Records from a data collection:
··········

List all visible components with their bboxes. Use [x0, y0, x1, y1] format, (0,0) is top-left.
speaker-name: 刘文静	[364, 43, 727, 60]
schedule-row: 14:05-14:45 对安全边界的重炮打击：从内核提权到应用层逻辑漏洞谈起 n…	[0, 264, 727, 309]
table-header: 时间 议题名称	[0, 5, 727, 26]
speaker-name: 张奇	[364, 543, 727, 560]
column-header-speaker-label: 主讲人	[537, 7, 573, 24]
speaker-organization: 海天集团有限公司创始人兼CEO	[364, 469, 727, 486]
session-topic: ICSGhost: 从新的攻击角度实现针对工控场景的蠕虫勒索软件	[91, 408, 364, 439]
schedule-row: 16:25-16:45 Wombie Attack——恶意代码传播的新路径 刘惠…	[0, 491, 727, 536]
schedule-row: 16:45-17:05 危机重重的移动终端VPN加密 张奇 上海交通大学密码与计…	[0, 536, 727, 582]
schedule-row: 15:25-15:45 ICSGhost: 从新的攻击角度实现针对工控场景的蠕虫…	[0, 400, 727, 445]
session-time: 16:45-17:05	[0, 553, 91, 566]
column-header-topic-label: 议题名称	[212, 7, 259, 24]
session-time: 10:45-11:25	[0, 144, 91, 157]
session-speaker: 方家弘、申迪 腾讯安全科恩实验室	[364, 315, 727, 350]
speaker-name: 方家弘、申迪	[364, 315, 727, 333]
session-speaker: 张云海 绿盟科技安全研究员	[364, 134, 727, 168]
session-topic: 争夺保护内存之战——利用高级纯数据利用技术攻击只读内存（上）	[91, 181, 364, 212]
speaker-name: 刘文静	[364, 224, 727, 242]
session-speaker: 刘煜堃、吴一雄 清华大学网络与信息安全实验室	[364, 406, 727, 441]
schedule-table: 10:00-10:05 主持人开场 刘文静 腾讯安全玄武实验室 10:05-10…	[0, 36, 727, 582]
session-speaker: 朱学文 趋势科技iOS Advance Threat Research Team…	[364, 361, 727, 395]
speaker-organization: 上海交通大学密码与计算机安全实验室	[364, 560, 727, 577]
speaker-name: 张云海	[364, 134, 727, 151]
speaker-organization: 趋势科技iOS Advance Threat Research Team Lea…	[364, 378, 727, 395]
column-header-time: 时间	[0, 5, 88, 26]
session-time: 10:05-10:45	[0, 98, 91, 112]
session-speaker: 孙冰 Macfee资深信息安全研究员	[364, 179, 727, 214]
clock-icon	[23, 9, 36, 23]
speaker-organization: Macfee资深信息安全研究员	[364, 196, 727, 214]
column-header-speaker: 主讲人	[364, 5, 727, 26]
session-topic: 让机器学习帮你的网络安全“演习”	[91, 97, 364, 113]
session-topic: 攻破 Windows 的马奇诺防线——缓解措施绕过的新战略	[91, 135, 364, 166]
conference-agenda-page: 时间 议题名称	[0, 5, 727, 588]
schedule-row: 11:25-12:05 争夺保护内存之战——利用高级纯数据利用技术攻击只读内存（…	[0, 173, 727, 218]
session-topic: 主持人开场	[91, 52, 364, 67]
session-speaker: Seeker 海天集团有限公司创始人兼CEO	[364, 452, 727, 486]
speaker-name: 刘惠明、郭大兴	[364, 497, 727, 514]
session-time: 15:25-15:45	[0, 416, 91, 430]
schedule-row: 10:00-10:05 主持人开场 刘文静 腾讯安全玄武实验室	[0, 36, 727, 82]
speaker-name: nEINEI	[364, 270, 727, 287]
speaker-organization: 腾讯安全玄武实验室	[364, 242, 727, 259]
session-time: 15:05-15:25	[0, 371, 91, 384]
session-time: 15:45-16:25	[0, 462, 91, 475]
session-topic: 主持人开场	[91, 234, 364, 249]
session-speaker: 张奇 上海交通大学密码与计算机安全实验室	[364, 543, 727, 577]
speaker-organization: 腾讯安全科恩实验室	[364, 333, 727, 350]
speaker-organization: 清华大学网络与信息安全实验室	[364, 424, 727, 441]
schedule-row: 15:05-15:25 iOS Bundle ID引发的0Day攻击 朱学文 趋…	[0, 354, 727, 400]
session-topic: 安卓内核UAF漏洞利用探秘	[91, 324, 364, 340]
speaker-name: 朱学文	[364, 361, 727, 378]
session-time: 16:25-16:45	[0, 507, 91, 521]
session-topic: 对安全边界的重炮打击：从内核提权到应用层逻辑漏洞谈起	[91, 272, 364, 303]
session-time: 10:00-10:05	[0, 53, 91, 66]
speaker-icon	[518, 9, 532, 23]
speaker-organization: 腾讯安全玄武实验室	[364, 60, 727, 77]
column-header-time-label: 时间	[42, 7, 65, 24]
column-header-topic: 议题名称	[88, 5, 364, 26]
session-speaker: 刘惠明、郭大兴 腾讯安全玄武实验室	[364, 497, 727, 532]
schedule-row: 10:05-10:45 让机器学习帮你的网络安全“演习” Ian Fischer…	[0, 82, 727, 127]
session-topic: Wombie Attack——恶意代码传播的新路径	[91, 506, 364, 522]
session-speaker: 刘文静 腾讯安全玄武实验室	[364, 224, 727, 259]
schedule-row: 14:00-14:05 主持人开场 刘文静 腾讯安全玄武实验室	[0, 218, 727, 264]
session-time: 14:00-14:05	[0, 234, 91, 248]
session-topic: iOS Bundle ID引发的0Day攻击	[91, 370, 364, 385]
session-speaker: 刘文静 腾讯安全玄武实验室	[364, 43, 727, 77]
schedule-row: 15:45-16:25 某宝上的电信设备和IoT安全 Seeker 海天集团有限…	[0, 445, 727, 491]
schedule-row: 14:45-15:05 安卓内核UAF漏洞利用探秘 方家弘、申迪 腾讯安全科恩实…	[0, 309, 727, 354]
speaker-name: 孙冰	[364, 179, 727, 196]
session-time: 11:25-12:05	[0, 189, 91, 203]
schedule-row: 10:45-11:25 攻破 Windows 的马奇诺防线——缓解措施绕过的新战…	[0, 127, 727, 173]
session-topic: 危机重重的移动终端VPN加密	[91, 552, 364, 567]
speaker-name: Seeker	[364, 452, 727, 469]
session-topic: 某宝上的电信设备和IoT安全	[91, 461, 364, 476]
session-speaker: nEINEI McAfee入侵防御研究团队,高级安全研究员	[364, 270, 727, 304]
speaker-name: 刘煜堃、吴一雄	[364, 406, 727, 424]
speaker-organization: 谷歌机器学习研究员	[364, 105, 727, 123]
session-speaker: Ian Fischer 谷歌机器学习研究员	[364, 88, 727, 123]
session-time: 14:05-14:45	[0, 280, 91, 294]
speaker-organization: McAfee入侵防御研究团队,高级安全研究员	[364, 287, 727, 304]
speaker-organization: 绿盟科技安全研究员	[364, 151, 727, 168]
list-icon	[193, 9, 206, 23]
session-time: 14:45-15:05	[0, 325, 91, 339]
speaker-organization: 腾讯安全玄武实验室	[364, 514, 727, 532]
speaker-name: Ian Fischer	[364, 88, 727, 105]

··········

ABOUT THIS TASK |
Count every line of the records that holds "争夺保护内存之战". State the number, nothing else.

OUTPUT FOR THIS TASK |
2